Chapter 2 – SBA Writing Process




Abstract




The National Board of Medical Examiners (NBME) item-writing manual is an excellent starting point for a more detailed analysis of the MCQ writing process.1 It is widely referenced in this chapter, being a mainstay of guidance for question writers aiming to produce high-quality questions. The original ‘red book’ was updated to a 4th edition in 2016,2 continuing to be the gold standard guidance book for improving the quality of multiple choice items.





Chapter 2 SBA Writing Process



Paul Banaszkiewicz



Introduction


The National Board of Medical Examiners (NBME) item-writing manual is an excellent starting point for a more detailed analysis of the MCQ writing process.1 It is widely referenced in this chapter, being a mainstay of guidance for question writers aiming to produce high-quality questions. The original ‘red book’ was updated to a 4th edition in 2016,2 continuing to be the gold standard guidance book for improving the quality of multiple choice items.


Do candidates really need to know the finer details of how to write good-quality SBAs and the processors involved in constructing the section 1 paper? The answer is definitely yes if you experience any major difficulties with this type of summative high-stakes exam. Some candidates do poorly with MCQ type questions, so any guidance is better than nothing.

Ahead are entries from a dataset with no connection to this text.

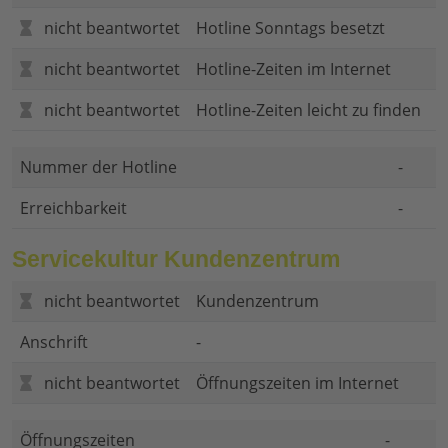
nicht beantwortet
Hotline Sonntags besetzt
nicht beantwortet
Hotline-Zeiten im Internet
nicht beantwortet
Hotline-Zeiten leicht zu finden
Nummer der Hotline
-
Erreichbarkeit
-
Servicekultur Kundenzentrum
nicht beantwortet
Kundenzentrum
Anschrift
-
nicht beantwortet
Öffnungszeiten im Internet
Öffnungszeiten
-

For most candidates, some general information for the written paper is always useful, especially if it neatly summarises information from a variety of different sources that may be difficult or time-consuming to find otherwise.



Aims


By the end of this chapter, candidates should have a greater appreciation of the complexity of constructing SBAs to ensure a fair, valid and reliable section 1 exam.


Going through the process of how SBAs are constructed will provide general guidance to a candidate in their overall preparation for section 1.3


Investing extra time working through this chapter may score a candidate the extra couple of marks that may pull them over the line as a borderline pass.4


This chapter will make clear why there are so many poor-quality orthopaedic MCQ books out on the market. It is very difficult to construct a good-quality new relevant SBA and much easier to bastardise existing questions already out there or spend an evening producing some poor-quality questions without understanding the sophisticated nuances of SBA construction.


Constructing good-quality SBAs needs considerable examiner training and question writers need to initially attend workshops for training and advice in their construction before being allowed to start contributing to the question bank


Looking ahead, this chapter may prove useful reading if you end up writing MCQ type questions for exams in the future.


For aspiring TPDs or future examiners, it is important to know the intricacies of how to write SBAs and the processors involved in constructing the section 1 paper. This will allow you to give more specific and useful advice to candidates who may be repeated failures on this section of the exam


In any detailed lecture on section 1 of the FRCS (Tr & Orth) exam reliability, content validity and educational theory (Miller’s pyramid, Bloom’s Taxonomy) are all discussed. Therefore, it is worth going over these terms as if unfamiliar these concepts can be difficult to grasp.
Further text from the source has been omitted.